SIP2: add setting to specify overriding certain flag fields

Adding a link to more info:

http://go.midwesttape.com/support/SIP2/

A patch is available:

working/user/gmcharlt/lp1853363_sip_patron_status_always_permit_loans
https://git.evergreen-ils.org/?p=working/Evergreen.git;a=shortlog;h=refs/heads/user/gmcharlt/lp1853363_sip_patron_status_always_permit_loans

I installed this code on a test system and found that this code will not send a block in fields 0, 1, and 4 but will send a block in fields 0 and 1 if the primary barcode is not active.
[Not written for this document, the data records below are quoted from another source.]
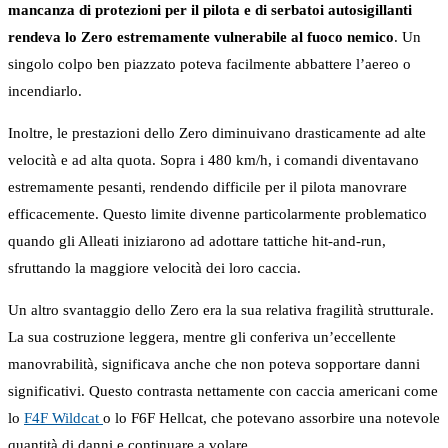
mancanza di protezioni per il pilota e di serbatoi autosigillanti
rendeva lo Zero estremamente vulnerabile al fuoco nemico
. Un
singolo colpo ben piazzato poteva facilmente abbattere l’aereo o
incendiarlo.
Inoltre, le prestazioni dello Zero diminuivano drasticamente ad alte
velocità e ad alta quota. Sopra i 480 km/h, i comandi diventavano
estremamente pesanti, rendendo difficile per il pilota manovrare
efficacemente. Questo limite divenne particolarmente problematico
quando gli Alleati iniziarono ad adottare tattiche hit-and-run,
sfruttando la maggiore velocità dei loro caccia.
Un altro svantaggio dello Zero era la sua relativa fragilità strutturale.
La sua costruzione leggera, mentre gli conferiva un’eccellente
manovrabilità, significava anche che non poteva sopportare danni
significativi. Questo contrasta nettamente con caccia americani come
lo
F4F Wildcat
o lo F6F Hellcat, che potevano assorbire una notevole
quantità di danni e continuare a volare.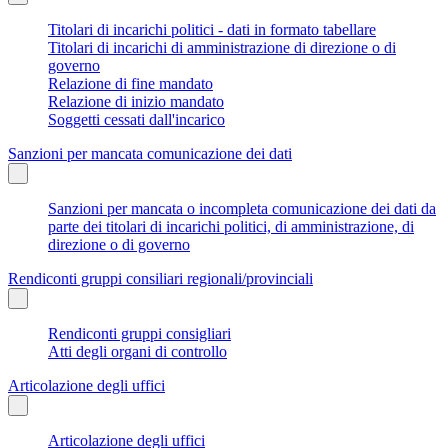
Titolari di incarichi politici - dati in formato tabellare
Titolari di incarichi di amministrazione di direzione o di
governo
Relazione di fine mandato
Relazione di inizio mandato
Soggetti cessati dall'incarico
Sanzioni per mancata comunicazione dei dati
Sanzioni per mancata o incompleta comunicazione dei dati da
parte dei titolari di incarichi politici, di amministrazione, di
direzione o di governo
Rendiconti gruppi consiliari regionali/provinciali
Rendiconti gruppi consigliari
Atti degli organi di controllo
Articolazione degli uffici
Articolazione degli uffici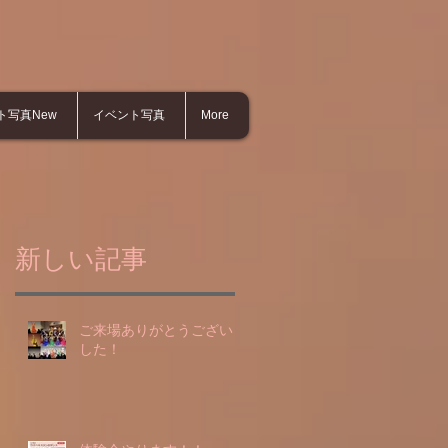
ト写真New
イベント写真
More
新しい記事
ご来場ありがとうございま
した！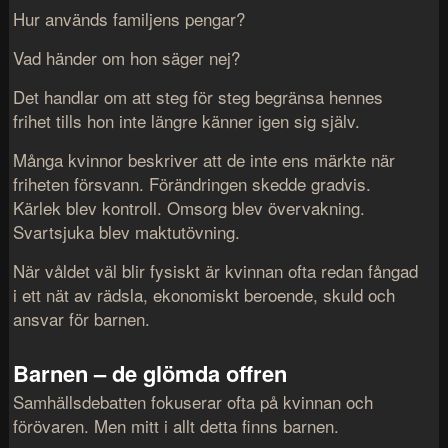
Hur används familjens pengar?
Vad händer om hon säger nej?
Det handlar om att steg för steg begränsa hennes
frihet tills hon inte längre känner igen sig själv.
Många kvinnor beskriver att de inte ens märkte när
friheten försvann. Förändringen skedde gradvis.
Kärlek blev kontroll. Omsorg blev övervakning.
Svartsjuka blev maktutövning.
När våldet väl blir fysiskt är kvinnan ofta redan fångad
i ett nät av rädsla, ekonomiskt beroende, skuld och
ansvar för barnen.
Barnen – de glömda offren
Samhällsdebatten fokuserar ofta på kvinnan och
förövaren. Men mitt i allt detta finns barnen.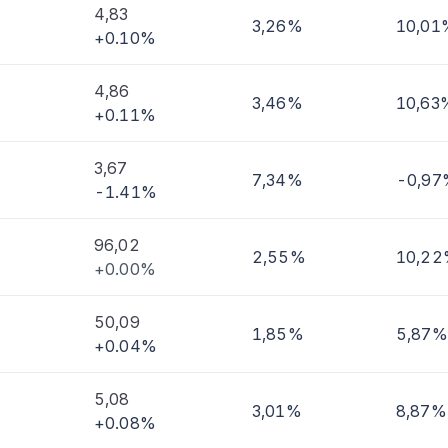
4,83
3,26%
10,01
+0.10%
imi
4,86
3,46%
10,63
+0.11%
3,67
7,34%
-0,97
-1.41%
96,02
2,55%
10,2
+0.00%
50,09
1,85%
5,87%
+0.04%
5,08
3,01%
8,87%
+0.08%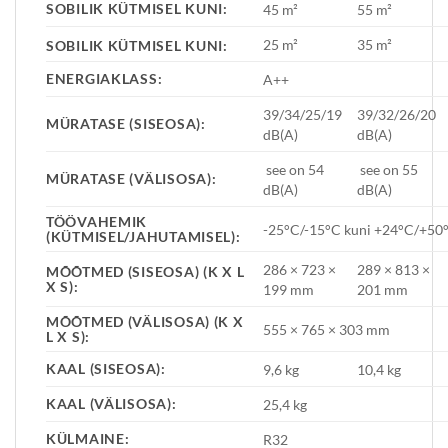
SOBILIK KÜTMISEL KUNI:
45 m²
55 m²
25 m²
35 m²
SOBILIK KÜTMISEL KUNI:
ENERGIAKLASS:
A++
39/34/25/19
39/32/26/20
MÜRATASE (SISEOSA):
dB(A)
dB(A)
see on 54
see on 55
MÜRATASE (VÄLISOSA):
dB(A)
dB(A)
TÖÖVAHEMIK
-25°C/-15°C kuni +24°C/+50
(KÜTMISEL/JAHUTAMISEL):
286 × 723 ×
289 × 813 ×
MÕÕTMED (SISEOSA) (K X L
X S):
199 mm
201 mm
MÕÕTMED (VÄLISOSA) (K X
555 × 765 × 303 mm
L X S):
KAAL (SISEOSA):
9,6 kg
10,4 kg
KAAL (VÄLISOSA):
25,4 kg
KÜLMAINE:
R32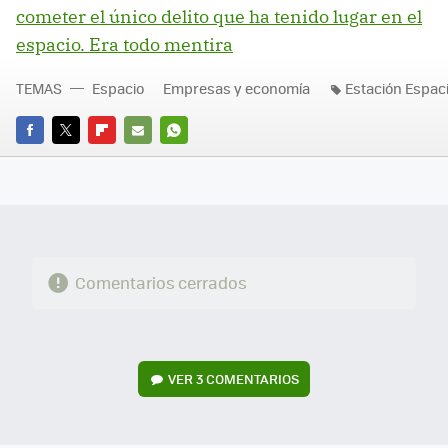
cometer el único delito que ha tenido lugar en el
espacio. Era todo mentira
TEMAS
Espacio
Empresas y economía
Estación Espaci
FACEBOOK
TWITTER
FLIPBOARD
E-
WHATSAPP
MAIL
Comentarios cerrados
VER
3 COMENTARIOS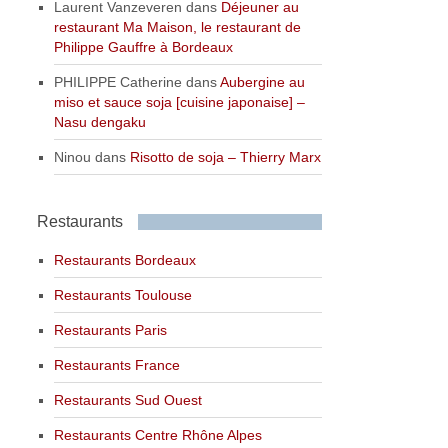
Laurent Vanzeveren
dans
Déjeuner au
restaurant Ma Maison, le restaurant de
Philippe Gauffre à Bordeaux
PHILIPPE Catherine
dans
Aubergine au
miso et sauce soja [cuisine japonaise] –
Nasu dengaku
Ninou
dans
Risotto de soja – Thierry Marx
Restaurants
Restaurants Bordeaux
Restaurants Toulouse
Restaurants Paris
Restaurants France
Restaurants Sud Ouest
Restaurants Centre Rhône Alpes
Here is SIP message 64 Patron Information Response after the code was implemented. I'm only showing a partial message:

Patron with a block due to too many fines and long overdue items
64 YY YY 00020191204

Patron in good standing
64 Y 00020191204

Patron with expired privileges
64 YY 00020191204

Patron with inactive primary barcode (lost or stolen)
64YYYY 00120191204

I then installed this code on my production system and had Hoopla test. They concluded that the first three cards authenticate as TRUE in the upcoming code. The last one authenticates as FALSE.

Libraries can still choose to block access to Hoopla based on field AF which Evergreen will return as 'blocked' if the patron record reaches block thresholds or is expired. Libraries can also block on field BV which contains the amount owed.

Half of my libraries who subscribe to Hoopla want to permit access even if a card is blocked in Evergreen so I have implemented this code. Libraries who want to continue to block can do so with restrictions on fields AF and BV.

With this code in place and the option set for Hoopla's sip login, I have not seen any issues with self-check machines, PC reservation systems, an automated materials handler, Overdrive, or any other service that uses SIP2 for authentication.

I've tested this branch and it does what it says as expected, with the 1 exception of users retrieved with lost cards, as mentioned by Martha above. Personally, however, I consider that to be the correct way to implement this change, because allowing lost cards to be used in addition has not set well with me in this discussion.

So, here's my signoff for Galen's branch as-is: https://git.evergreen-ils.org/?p=working/Evergreen.git;a=shortlog;h=refs/heads/user/jboyer/lp1853363_signoff / working/user/jboyer/lp1853363_signoff

But, in the interest of giving admins enough rope to shoot themselves in the foot, here is a followup that also allows inactive cards to be used: https://git.evergreen-ils.org/?p=working/Evergreen.git;a=shortlog;h=refs/heads/user/jboyer/lp1853363_followup / working/user/jboyer/lp1853363_followup

It contains Galen's original commit in addition to the followup so it can be tested as a single branch if desired. I don't, and would recommend the whole followup just be dumped in the bit bucket. Discuss.

I agree that blocking lost cards is the appropriate behavior and have added a signedoff tag.

Martha, did you test Jason's follow up, or are you just signing off on Galen's original patch?

I did not test Jason's follow-up. Jason signed off on Galen's branch which I did test and agree is the way to resolve this issue.

Jason, do you want to start a new launchpad for your follow-up?

Nope.

:)

I only made it available in case discussion showed that there was a desire to allow the use of lost cards. I'm happy to throw it away.

Thanks Jason and Martha! Martha, for the sake of posterity, can you please add your sign off text in this format?

"I have tested this code and consent to signing off on it with my name, [enter name or consistent alias] and my email address, [enter email address]."

Here is my signoff for Galen's original branch:

I have tested this code and consent to signing off on it with my name,
Martha Driscoll and my email address, <email address hidden>.

I've committed Galen's original fix. This means "lost" cards (i.e. inactive primary cards) will continue to be blocked, per the consensus above.

As Martha noted, the AF field is still set to "blocked" even when patron_status_always_permit_loans is true. This seems to be desirable or at least acceptable behavior, so libraries will need to take that into account.